* DATA TO PROCESS
▬▬▬▬▬▬▬▬▬▬

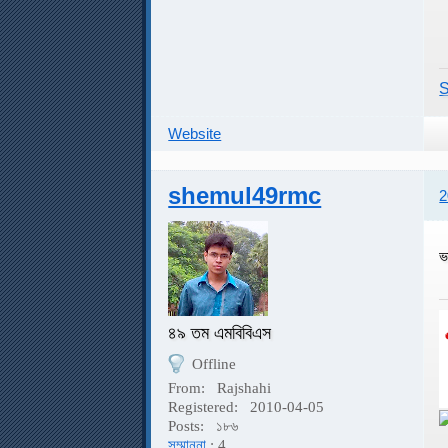
S
Website
shemul49rmc
2
ভ
৪৯ তম এমবিবিএস
Offline
From:
Rajshahi
Registered:
2010-04-05
Posts:
১৮৬
সম্মাননা
: 4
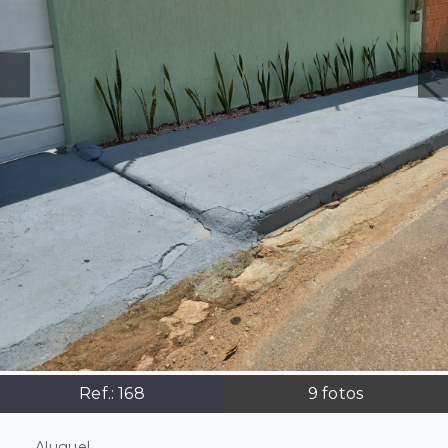
Ref.:
168
9
fotos
Aluguel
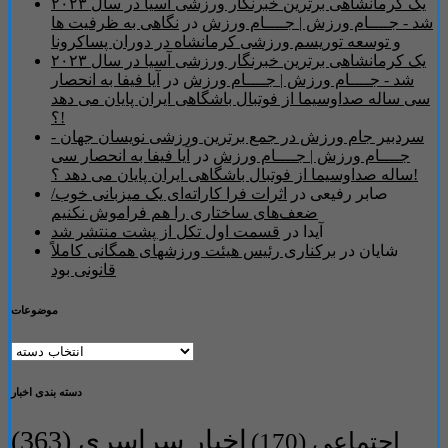
یک کرمانشاهی برترین خبرنگار ورزشی آسیا در سال ۲۰۲۳
شد - جــــام ورزش | جــــام ورزش
در
نگاهی به ظرفیت ها
و توسعه توریسم ورزشی کرمانشاه در دوران پساکرونا
یک کرمانشاهی برترین خبرنگار ورزشی آسیا در سال ۲۰۲۳
شد - جــــام ورزش | جــــام ورزش
در
آیا فیفا به انحصار
سی ساله صداوسیما از فوتبال باشگاهی ایران پایان می دهد
؟!
سردبیر جام ورزش در جمع برترین ورزشی نویسان جهان -
جــــام ورزش | جــــام ورزش
در
آیا فیفا به انحصار سی
ساله صداوسیما از فوتبال باشگاهی ایران پایان می دهد ؟!
صابر رفیعی
در
اثرات فرا کاراته‌ای یک میزبانی خوب/
ضعف‌های‌ ساختاری را هم فراموش نکنیم
آیدا
در
قسمت اول تکل از پشت منتشر شد
شایان
در
برکناری رئیس هیئت ورزشهای همگانی کاملاً
قانونی بود
موضوعات
موضوعات
دسته بندی اخبار
اخبار سراسری
(363)
اجتماعی
(170)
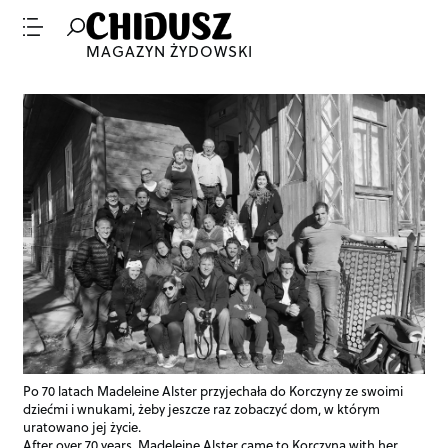
MAGAZYN ŻYDOWSKI
Po 70 latach Madeleine Alster przyjechała do Korczyny ze swoimi
dziećmi i wnukami, żeby jeszcze raz zobaczyć dom, w którym
uratowano jej życie.
After over 70 years, Madeleine Alster came to Korczyna with her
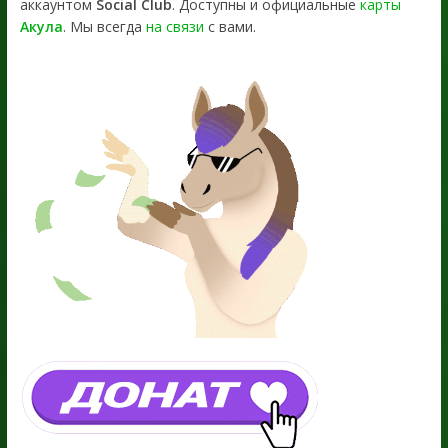
аккаунтом
Social Club
. Доступны и официальные
карты
Акула
. Мы всегда
на связи
с вами.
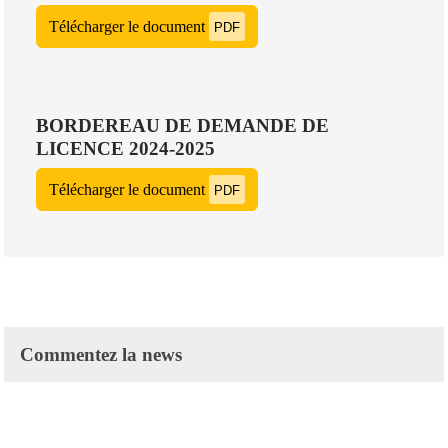
Télécharger le document
PDF
BORDEREAU DE DEMANDE DE
LICENCE 2024-2025
Télécharger le document
PDF
Commentez la news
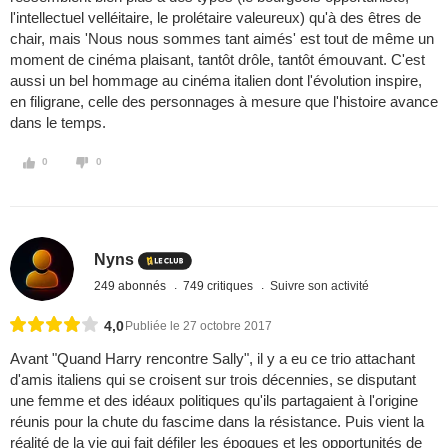
l'intellectuel velléitaire, le prolétaire valeureux) qu'à des êtres de
chair, mais 'Nous nous sommes tant aimés' est tout de même un
moment de cinéma plaisant, tantôt drôle, tantôt émouvant. C'est
aussi un bel hommage au cinéma italien dont l'évolution inspire,
en filigrane, celle des personnages à mesure que l'histoire avance
dans le temps.
0
0
Nyns
249 abonnés
749 critiques
Suivre son activité
4,0
Publiée le 27 octobre 2017
Avant "Quand Harry rencontre Sally", il y a eu ce trio attachant
d'amis italiens qui se croisent sur trois décennies, se disputant
une femme et des idéaux politiques qu'ils partagaient à l'origine
réunis pour la chute du fascime dans la résistance. Puis vient la
réalité de la vie qui fait défiler les époques et les opportunités de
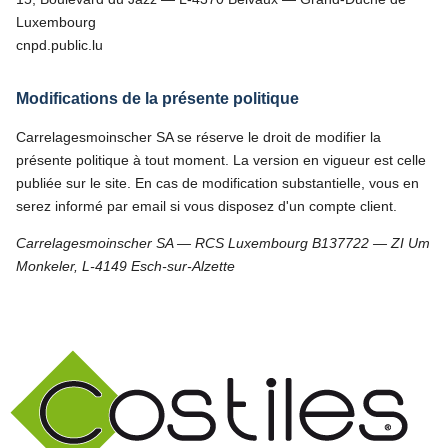
Luxembourg
cnpd.public.lu
Modifications de la présente politique
Carrelagesmoinscher SA se réserve le droit de modifier la
présente politique à tout moment. La version en vigueur est celle
publiée sur le site. En cas de modification substantielle, vous en
serez informé par email si vous disposez d'un compte client.
Carrelagesmoinscher SA — RCS Luxembourg B137722 — ZI Um
Monkeler, L-4149 Esch-sur-Alzette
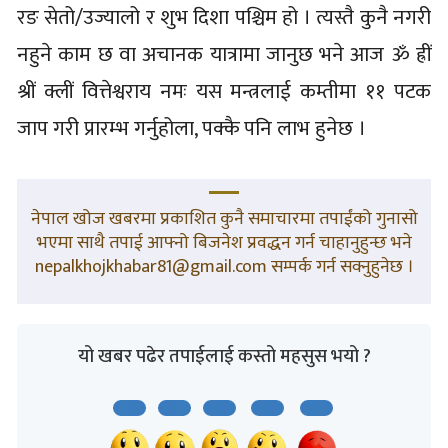
रङ सेतो/उज्यालो र शुभ दिशा पश्चिम हो । त्यस्तै कुनै नगरी
नहुने काम छ वा अचानक यात्रामा जानुछ भने आज ॐ ह्रीं
श्रीं क्लीं वित्तेश्वराय नमः यस मन्त्रलाई कम्तीमा ११ पटक
जाप गरी प्रारम्भ गर्नुहोला, पक्कै पनि लाभ हुनेछ ।
नेपाल खोज खबरमा प्रकाशित कुनै समाचारमा तपाईंको गुनासो
भएमा साथै तपाई आफ्नो बिजनेश प्रवद्धन गर्न चाहानुहुन्छ भने
nepalkhojkhabar81@gmail.com सम्पर्क गर्न सक्नुहुनेछ ।
यो खबर पढेर तपाईलाई कस्तो महसुस भयो ?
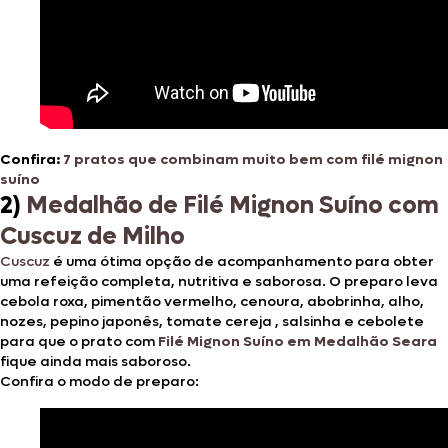
Confira:
7 pratos que combinam muito bem com filé mignon
suíno
2
)
Medalhão de Filé Mignon Suíno com
Cuscuz de Milho
Cuscuz
é uma ótima opção de acompanhamento para obter
uma refeição completa, nutritiva e saborosa. O preparo leva
cebola roxa, pimentão vermelho, cenoura, abobrinha, alho,
nozes, pepino japonês, tomate cereja , salsinha e cebolete
para que o prato com
Filé Mignon Suíno em Medalhão Seara
fique ainda mais saboroso.
Confira o modo de preparo:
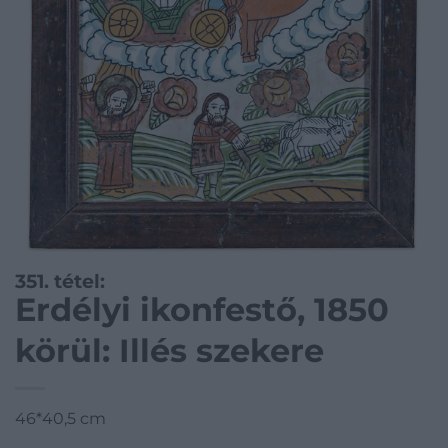
351. tétel:
Erdélyi ikonfestő, 1850
körül: Illés szekere
46*40,5 cm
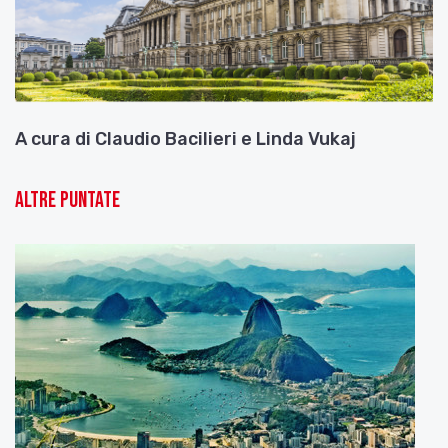
A cura di Claudio Bacilieri e Linda Vukaj
Altre puntate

▬▬▬▬▬▬▬▬▬▬

* PROBLEM STATEMENT
What is the number of lines in the data that include the word "cinéma"? State only that number.

* EXERCISE RESPONSE
2